### [What to produce]
Reproduce, exactly, the lines of the material below from the line containing "largest on the African continent, and ninth" through the line containing "basic salary", with both end lines included and nothing else.

### [Provided material]
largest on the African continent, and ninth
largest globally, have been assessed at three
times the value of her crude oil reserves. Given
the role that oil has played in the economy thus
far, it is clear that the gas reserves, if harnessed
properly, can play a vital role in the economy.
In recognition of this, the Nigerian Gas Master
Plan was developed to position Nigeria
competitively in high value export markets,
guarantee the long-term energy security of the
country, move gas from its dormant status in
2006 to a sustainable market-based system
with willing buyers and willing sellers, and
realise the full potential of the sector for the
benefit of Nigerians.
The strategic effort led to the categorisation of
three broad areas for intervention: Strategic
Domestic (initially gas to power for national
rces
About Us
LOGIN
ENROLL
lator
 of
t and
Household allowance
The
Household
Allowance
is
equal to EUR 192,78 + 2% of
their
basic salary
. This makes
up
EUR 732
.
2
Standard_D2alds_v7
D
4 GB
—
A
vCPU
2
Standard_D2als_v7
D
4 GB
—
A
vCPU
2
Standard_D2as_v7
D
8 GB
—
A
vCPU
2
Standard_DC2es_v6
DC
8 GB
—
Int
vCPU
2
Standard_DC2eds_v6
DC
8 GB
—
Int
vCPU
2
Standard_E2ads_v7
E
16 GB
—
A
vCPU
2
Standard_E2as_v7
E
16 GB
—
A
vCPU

...

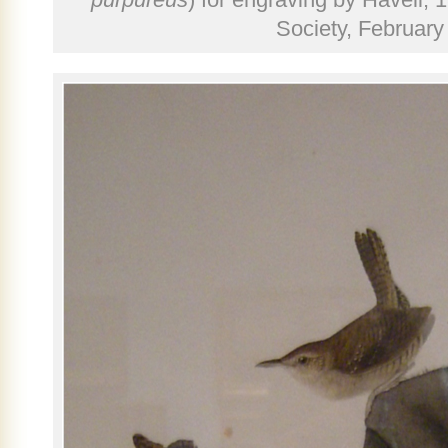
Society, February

### [Reply]
largest on the African continent, and ninth
largest globally, have been assessed at three
times the value of her crude oil reserves. Given
the role that oil has played in the economy thus
far, it is clear that the gas reserves, if harnessed
properly, can play a vital role in the economy.
In recognition of this, the Nigerian Gas Master
Plan was developed to position Nigeria
competitively in high value export markets,
guarantee the long-term energy security of the
country, move gas from its dormant status in
2006 to a sustainable market-based system
with willing buyers and willing sellers, and
realise the full potential of the sector for the
benefit of Nigerians.
The strategic effort led to the categorisation of
three broad areas for intervention: Strategic
Domestic (initially gas to power for national
rces
About Us
LOGIN
ENROLL
lator
 of
t and
Household allowance
The
Household
Allowance
is
equal to EUR 192,78 + 2% of
their
basic salary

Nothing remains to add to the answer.